§ Data listing
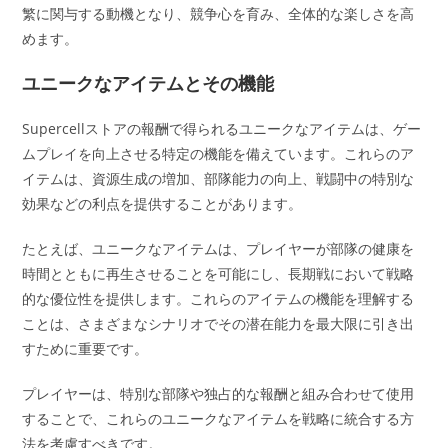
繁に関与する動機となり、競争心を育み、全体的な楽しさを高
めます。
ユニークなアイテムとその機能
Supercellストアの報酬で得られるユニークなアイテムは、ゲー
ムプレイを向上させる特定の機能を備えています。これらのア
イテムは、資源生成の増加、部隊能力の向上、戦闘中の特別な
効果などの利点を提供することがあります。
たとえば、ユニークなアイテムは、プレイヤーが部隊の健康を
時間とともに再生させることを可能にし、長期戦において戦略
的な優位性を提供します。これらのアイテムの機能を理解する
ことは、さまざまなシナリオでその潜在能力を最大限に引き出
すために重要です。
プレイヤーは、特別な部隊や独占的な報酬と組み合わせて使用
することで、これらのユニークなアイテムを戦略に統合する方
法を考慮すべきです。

---

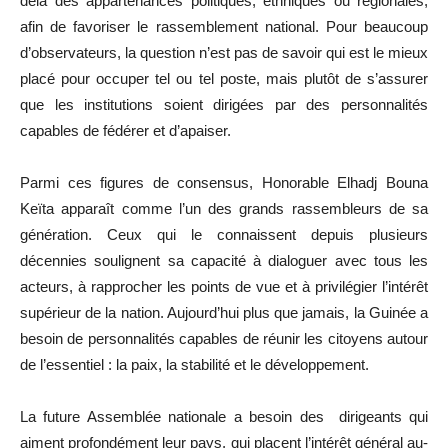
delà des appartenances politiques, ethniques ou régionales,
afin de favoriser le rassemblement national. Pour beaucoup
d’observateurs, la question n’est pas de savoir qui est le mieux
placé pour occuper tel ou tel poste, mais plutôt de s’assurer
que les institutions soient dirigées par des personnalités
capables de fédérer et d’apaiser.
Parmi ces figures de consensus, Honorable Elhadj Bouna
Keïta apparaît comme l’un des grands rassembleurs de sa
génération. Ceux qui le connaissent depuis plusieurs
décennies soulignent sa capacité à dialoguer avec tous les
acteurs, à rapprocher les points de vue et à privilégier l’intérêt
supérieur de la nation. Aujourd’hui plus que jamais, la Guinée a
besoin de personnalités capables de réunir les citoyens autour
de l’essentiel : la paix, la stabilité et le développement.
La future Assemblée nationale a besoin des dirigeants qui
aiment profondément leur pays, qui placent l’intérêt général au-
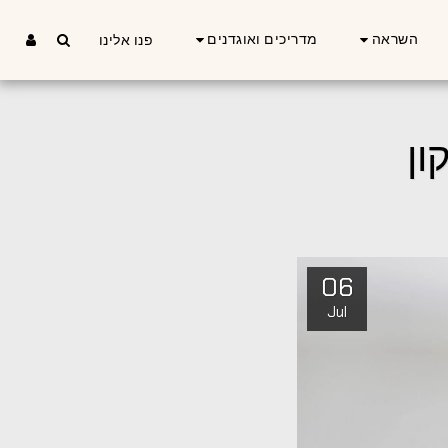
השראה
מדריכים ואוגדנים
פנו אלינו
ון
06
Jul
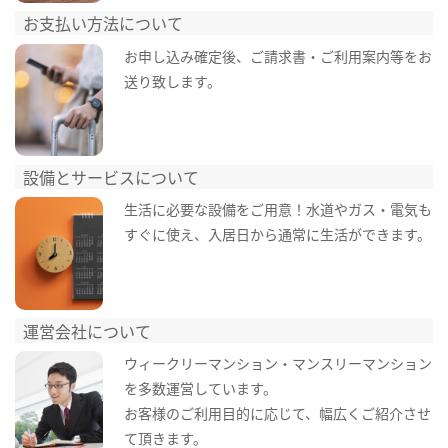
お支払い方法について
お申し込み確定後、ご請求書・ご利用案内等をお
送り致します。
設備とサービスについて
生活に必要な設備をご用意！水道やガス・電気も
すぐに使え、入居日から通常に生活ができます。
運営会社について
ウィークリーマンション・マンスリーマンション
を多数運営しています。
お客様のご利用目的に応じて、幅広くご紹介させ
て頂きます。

==

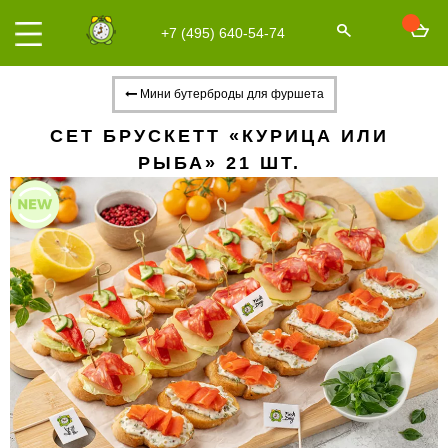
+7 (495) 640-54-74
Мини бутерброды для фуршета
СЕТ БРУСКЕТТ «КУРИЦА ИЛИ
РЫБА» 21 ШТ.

§ Exercise
Show the lines from the data above that contain the string "intérêt".

§ Task answer
acteurs, à rapprocher les points de vue et à privilégier l’intérêt
aiment profondément leur pays, qui placent l’intérêt général au-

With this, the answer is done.